Towards the Development of Virtual Heart Technology for Creating Digital Twins of Cardiac Electrophysiology

Matthias Gsell1, Luca Azzolin2, Karli Gillette3, Aurel Neic2, Thomas Schrotter1, Franz Thaler1, Gernot Plank1
1Medical University of Graz, 2Numericor, 3Gottfried Schatz Research Center - Medical University of Graz


Abstract

Introduction: Virtual heart technologies promise to offer an anatomically accurate and mechanistically detailed view on human cardiac electrophysiology (EP). Such technologies when tailored to individual patients, called then digital twins, are considered highly promising in clinical and industrial applications. However, so far only very few virtual technologies simulating the entire organ-scale EP of four-chamber hearts have been reported and widespread use is limited due to factors such as computational costs, labor intense processing workflows and the difficulty of ascertaining a close match between simulations and observable physiological reality.

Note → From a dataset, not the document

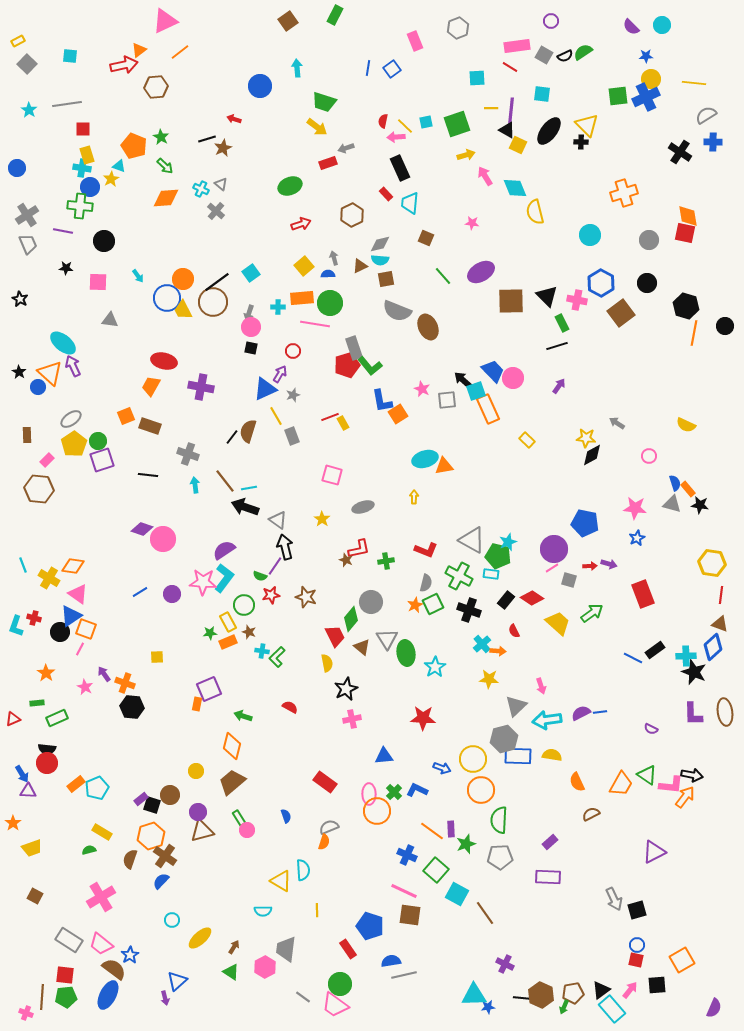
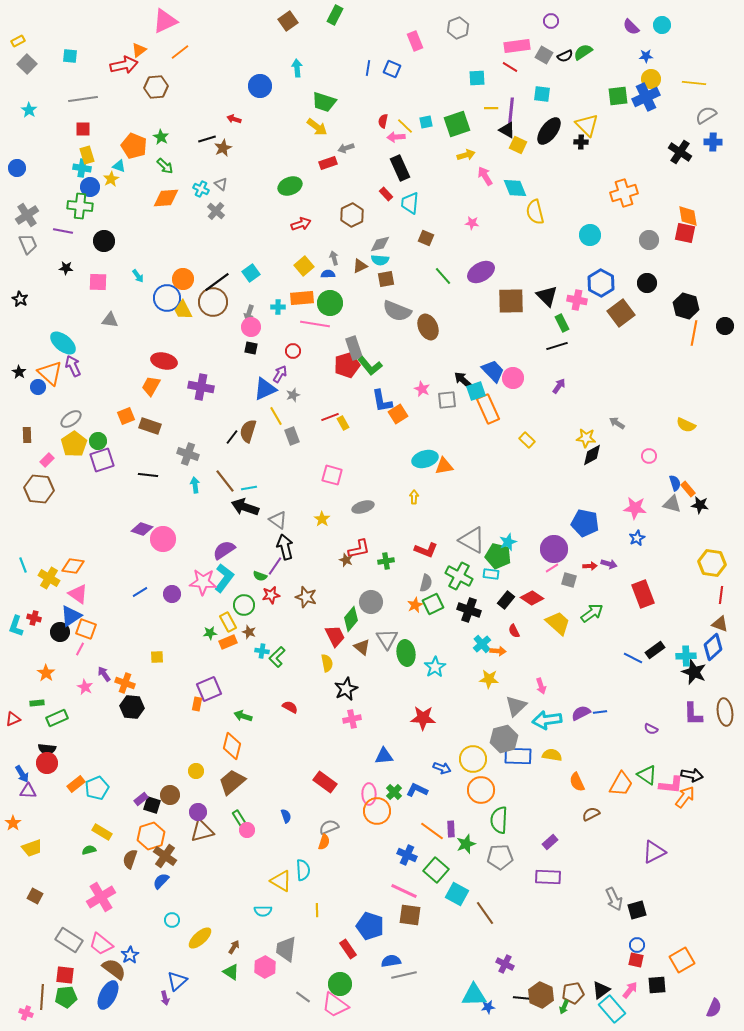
blue square at (392, 69): rotated 30 degrees counterclockwise
gray line at (67, 104): moved 16 px right, 5 px up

Objectives: Develop efficient workflows for both critical stages of creating a digital twin model of human cardiac EP, these are i) the generation of patientspecific anatomical models and ii) the calibration of an EP model to match clinical observations such as the electrocardiogram (ECG). Methods: We developed an efficient twinning pipeline for creating anatomically accurate models from tomographic imaging data. This includes automated generation of multi-label segmentations from CT or MRI data using a convolutional neural network, a mesh generation step, and the assignment of tissue types and structural properties such as fiber architecture, as well as the incorporation of a cardiac conduction system. Functional twinning is based on data assimilation utilizing ECGs and electrograms, respectively. Derivative-free stochastic optimization methods as well as gradient based optimization algorithms are used to calibrate the underlying EP model to achieve a close agreement between simulation outputs and clinical measurements not used for calibration. Results and Conclusion: We used our workflow to efficiently create a high fidelity whole heart digital twin model of a healthy volunteer, that replicates the measured ECG under normal sinus rhythm with high fidelity. We further demonstrate the mechanistic capability of this model by imposing pathological conditions such as bundle branch blocks or accessory pathways which produces ECGs meeting known diagnostic criteria.